(Data for the task begins)
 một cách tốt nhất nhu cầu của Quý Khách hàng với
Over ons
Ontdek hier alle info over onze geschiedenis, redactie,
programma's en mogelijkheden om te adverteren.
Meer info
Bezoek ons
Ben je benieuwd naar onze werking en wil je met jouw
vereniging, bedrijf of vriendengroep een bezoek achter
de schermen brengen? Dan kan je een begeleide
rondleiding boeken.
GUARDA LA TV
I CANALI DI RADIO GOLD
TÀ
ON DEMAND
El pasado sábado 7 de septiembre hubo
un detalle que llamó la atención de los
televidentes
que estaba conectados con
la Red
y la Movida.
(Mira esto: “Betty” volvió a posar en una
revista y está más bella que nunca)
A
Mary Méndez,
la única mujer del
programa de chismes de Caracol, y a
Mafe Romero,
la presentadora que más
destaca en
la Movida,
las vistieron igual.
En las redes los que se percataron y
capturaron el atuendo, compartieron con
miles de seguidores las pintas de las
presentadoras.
(Data for the task ends)
(Data for the task begins)
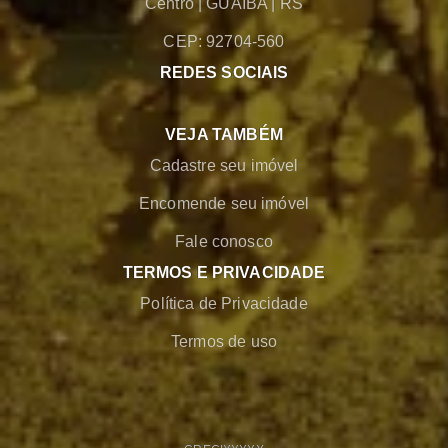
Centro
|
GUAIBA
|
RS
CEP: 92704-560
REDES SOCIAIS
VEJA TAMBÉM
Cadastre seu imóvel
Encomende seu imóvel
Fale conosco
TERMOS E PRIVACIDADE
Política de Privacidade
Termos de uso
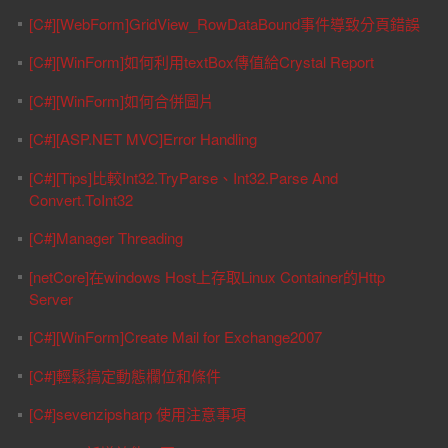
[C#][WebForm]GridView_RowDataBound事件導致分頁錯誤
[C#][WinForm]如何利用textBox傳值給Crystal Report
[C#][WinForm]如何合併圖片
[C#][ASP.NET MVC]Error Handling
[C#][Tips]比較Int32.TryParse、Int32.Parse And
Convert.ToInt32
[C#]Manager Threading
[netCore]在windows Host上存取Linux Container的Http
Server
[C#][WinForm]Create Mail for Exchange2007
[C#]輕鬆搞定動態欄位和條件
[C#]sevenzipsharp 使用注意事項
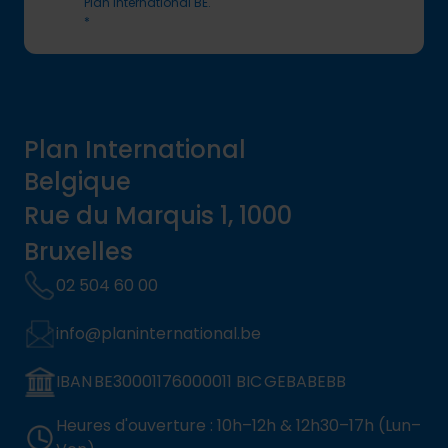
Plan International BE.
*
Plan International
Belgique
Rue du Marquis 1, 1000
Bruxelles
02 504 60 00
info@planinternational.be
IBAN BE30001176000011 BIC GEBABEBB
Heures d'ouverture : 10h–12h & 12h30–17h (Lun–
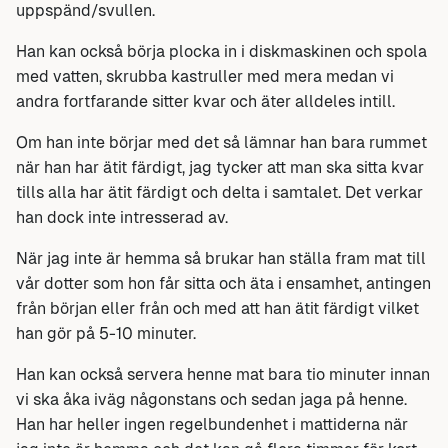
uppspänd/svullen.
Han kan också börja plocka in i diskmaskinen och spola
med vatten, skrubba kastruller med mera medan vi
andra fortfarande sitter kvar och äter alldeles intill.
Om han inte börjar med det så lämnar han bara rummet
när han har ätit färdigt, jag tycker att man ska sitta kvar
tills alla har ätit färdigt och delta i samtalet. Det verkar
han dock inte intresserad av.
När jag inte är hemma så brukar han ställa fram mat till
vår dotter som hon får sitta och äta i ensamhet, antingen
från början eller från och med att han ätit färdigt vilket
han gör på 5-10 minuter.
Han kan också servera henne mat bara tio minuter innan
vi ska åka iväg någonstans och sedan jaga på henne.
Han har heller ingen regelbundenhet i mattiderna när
(Data for the task ends)
- Your task:
Give back, unchanged, the run of lines in the listing above that begins at the line containing "från början eller" and ends at the line containing "Han har heller", both included.

- Solution to this problem:
från början eller från och med att han ätit färdigt vilket
han gör på 5-10 minuter.
Han kan också servera henne mat bara tio minuter innan
vi ska åka iväg någonstans och sedan jaga på henne.
Han har heller ingen regelbundenhet i mattiderna när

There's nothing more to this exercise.